Ten pędzel ma być zamiennikiem Stippling Brush, jednak tak naprawdę nie umywa się do oryginału. Na zdjęciu widać, że włosie jest dłuższe i jest go dużo, dużo mniej.
Flat top- włosie jest miękki i raczej średnio zbite. Dla mnie jest za mało zbity do nakładania podkładu, ale idealnie się u mnie sprawdził do różu. Na początku po każdym praniu wypadało z niego po kilka włosków (bałam się, że całkiem się rozleci) ale od jakiegoś miesiąca już nie gubi włosia.
Wśród Real Techniques nie ma pędzla do którego można by go porównać.
I na koniec dwa najlepsze moim zdaniem pędzle:
Kulka (podobno jest odpowiednikiem Buffing Brush z zestawu pędzli Core Collection) i jajeczko. Oba pędzle świetnie nadają się do podkładu są odpowiednio miękkie i gęste. Jajeczko jest pędzlem bardziej precyzyjnym bardzo dobrze radzi sobie z nakładaniem podkładu w trudniej dostępnych miejscach. Jeśli chodzi o nakładanie innych produktów to dobrze sprawdzają się przy kosmetykach płynnych, kremowych. Przy kosmetykach prasowanych (typu róż, brązer) średnio, są mocno zbite więc ciężko się nimi rozciera i łatwo o plamy.W obu przypadkach włosie łatwo się pierze, nie wypada i nie odkształca się.

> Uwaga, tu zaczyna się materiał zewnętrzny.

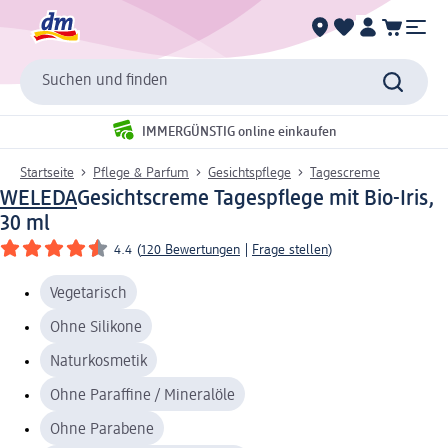
Suchen und finden
IMMERGÜNSTIG online einkaufen
Startseite
Pflege & Parfum
Gesichtspflege
Tagescreme
WELEDA
Gesichtscreme Tagespflege mit Bio-Iris,
30 ml
4.4
(
120 Bewertungen
|
Frage stellen
)
Vegetarisch
Ohne Silikone
Naturkosmetik
Ohne Paraffine / Mineralöle
Ohne Parabene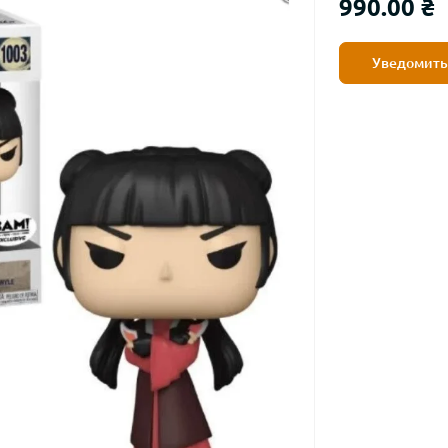
990.00 ₴
Уведомить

Jako że nie mam Buffing Brush to porównam te dwa pędzle do Expert Face Brush. Przy tych pędzlach miękkość i gęstość włosia jest bardzo podobna a jakościowo są bardzo zbliżone.Co jeszcze różni pędzle RT i Joursna, czas schnięcia po praniu. Joursa schnę dwa razy dłużej i trochę ciężej je doprać.
Końcówka dzięki której możemy postawić pędzle przy Joursa jest plastikowa a przy RT gumowa.
Podsumowując:
Z pędzli które mam mogę Wam zdecydowanie polecić jajeczko i kulkę które jakościowo są najlepsze. Mają też odpowiednio dużo włosia i ładnie trzymają kształt. Jeśli chodzi o Flat top możecie ryzykować, ale ogólnie wypada średnio. Skunksa nie polecam według mnie jest bezużyteczny.

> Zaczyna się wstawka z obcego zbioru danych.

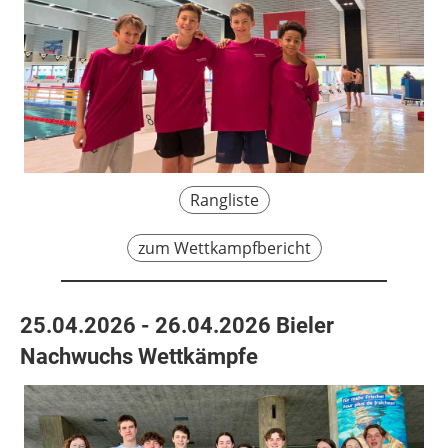
Rangliste
zum Wettkampfbericht
25.04.2026 - 26.04.2026 Bieler
Nachwuchs Wettkämpfe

Ja swoje pędzle zamówiłam z pomocą znajomej blogerki (dziękuję :*) tutaj <klik> przyszły bardzo szybko bo w przeciągu 2 tyg, były nawet zabezpieczone folią bombelkową. Przesyłka jest darmowa więc to wynagradza trochę czas oczekiwania. Trzeba się też przygotować, że przesyłka może do nas nie dotrzeć w końcu nie jest rejestrowana, ale podobno w takich przepadkach dostajemy zwrot pieniędzy (nie wiem dokładnie jak to się odbywa bo sama nie ma konta na ebayu).
Cena: od 10zł/ szt
Macie pędzle Joursa, co o nich myślicie?
Do następnego posta
Pozdrawiam?
Wprost uwielbiam ten pędzel do bronzera! Mam już dobrych kilka miesięcy i wciąż pozostaje mięciutki i świetnie współpracuje :)
OdpowiedzUsuńmogłabyś napisać jaki lakier masz na paznokciu na pierwszym zdjęciu ?? :)
OdpowiedzUsuńNeo Whimsical od Essie ;)
Usuńdziękuję - pięknie wygląda na Twoich idealnie wyprofilowanych paznokciach ;]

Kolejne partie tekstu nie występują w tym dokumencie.